“Pain points” are a key way we get people to pay attention to us as marketers. But when was the last time you spent time or energy developing “pleasure points?”
Pain points serve a purpose. They allow us as product designers to focus on needs and opportunities. They allow us as marketers to grab a prospect’s attention. They allow us as leaders & visionaries to show we can empathize with our prospect’s current situation.
Pain points have often been used to manipulate or shame. But they don’t have to be. And your marketing, sales, and product development will suffer if you don’t spend time identifying and communicating that you understand your customers’ pain points.
Pleasure points, on the other hand, are an underutilized reversal of the this old standby. Sure, you see plenty of “Make More Money,” “10lbs Thinner,” and “More Inner Peace Now” sprinkled around. But is this really painting the picture of pleasure that your prospects are looking for?

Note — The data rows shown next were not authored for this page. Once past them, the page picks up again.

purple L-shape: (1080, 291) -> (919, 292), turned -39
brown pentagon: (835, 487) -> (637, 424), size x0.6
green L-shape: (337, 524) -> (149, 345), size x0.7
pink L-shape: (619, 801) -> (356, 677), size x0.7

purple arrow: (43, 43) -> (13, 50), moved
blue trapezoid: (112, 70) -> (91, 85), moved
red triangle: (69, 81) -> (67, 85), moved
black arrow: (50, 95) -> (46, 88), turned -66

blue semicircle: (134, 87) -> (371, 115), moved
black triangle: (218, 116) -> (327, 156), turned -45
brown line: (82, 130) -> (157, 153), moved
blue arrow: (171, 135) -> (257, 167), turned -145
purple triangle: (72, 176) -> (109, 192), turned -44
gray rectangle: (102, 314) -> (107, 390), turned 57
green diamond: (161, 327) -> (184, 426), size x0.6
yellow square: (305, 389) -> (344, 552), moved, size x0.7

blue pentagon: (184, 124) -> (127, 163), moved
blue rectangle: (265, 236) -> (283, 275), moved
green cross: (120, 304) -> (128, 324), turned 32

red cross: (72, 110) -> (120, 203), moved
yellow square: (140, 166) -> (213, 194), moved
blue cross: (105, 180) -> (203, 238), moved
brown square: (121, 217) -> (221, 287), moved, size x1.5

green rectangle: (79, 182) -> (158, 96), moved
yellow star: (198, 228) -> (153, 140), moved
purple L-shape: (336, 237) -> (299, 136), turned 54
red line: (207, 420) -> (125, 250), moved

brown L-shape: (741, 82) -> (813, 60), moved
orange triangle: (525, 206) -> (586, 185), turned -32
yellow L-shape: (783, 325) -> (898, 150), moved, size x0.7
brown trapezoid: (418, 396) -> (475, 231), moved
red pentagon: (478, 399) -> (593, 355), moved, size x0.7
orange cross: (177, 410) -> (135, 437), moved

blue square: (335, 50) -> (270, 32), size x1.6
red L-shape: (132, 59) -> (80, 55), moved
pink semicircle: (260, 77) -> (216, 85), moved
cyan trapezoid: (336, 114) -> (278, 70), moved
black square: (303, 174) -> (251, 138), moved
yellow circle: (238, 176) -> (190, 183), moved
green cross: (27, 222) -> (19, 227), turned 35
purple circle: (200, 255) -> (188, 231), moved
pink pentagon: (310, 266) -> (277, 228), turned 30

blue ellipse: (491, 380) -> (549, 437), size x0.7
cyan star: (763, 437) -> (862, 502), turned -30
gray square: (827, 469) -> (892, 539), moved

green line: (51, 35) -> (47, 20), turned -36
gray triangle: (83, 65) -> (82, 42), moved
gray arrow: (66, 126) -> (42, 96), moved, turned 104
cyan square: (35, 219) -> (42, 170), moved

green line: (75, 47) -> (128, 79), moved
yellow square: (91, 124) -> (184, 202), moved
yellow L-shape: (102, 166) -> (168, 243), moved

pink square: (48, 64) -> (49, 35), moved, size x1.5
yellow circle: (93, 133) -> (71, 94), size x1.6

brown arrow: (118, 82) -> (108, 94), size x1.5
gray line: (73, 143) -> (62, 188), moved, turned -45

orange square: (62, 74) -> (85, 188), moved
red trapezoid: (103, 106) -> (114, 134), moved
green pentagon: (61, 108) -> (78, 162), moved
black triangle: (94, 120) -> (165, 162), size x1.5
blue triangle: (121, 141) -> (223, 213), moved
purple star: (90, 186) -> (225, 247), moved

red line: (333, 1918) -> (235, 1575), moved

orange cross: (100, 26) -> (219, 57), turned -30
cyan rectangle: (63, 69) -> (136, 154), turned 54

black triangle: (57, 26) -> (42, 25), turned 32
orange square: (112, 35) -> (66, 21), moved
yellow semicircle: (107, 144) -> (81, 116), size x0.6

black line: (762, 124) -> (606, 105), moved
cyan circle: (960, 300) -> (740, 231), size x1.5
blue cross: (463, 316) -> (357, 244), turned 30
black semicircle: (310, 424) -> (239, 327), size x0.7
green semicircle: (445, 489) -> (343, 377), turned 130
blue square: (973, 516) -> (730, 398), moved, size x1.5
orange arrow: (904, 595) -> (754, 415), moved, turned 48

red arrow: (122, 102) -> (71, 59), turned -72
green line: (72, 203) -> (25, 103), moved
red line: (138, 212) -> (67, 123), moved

Pleasure points are a key way to get attention from your Most Valued Customers, especially in the You Economy, especially in a “saturated” market. And we’re all in the You Economy and most of us are in saturated markets. So how do you pin down your customers’ most important pleasure points?
Often, I ask my clients, “What does that look like?” or “What does that mean for your customer?”
Pleasure points are all about painting the full picture of success. Click to tweet! When you’re 10lbs thinner, you might get to shop at a trendier store for clothes that are a different size. When you’ve got more inner peace, it might look like a cleaner house or a less frazzled schedule.
But it’s also about searching for the deeper meaning of success. When you’re 10lbs thinner, you might be more inclined rekindle the fire in your romance or go looking for romance in the first place. It might mean that you spend less time at the doctor’s and more time in the great outdoors.
Just as Danielle LaPorte talks about using core desires as metrics of success, we can use pleasure points to name those desires, paint a vivid picture of them, and dive further into what those desires mean for our prospects so that we can help them create the “success” they’re after through using our product or service.
The key here is specificity. You’re not aiming to paint a Rothko. You want to aim for something more like photorealism. You must get clear on your customers’ core desires, the unique circumstances those lead to, and what deeper meaning those circumstances hold for your customer.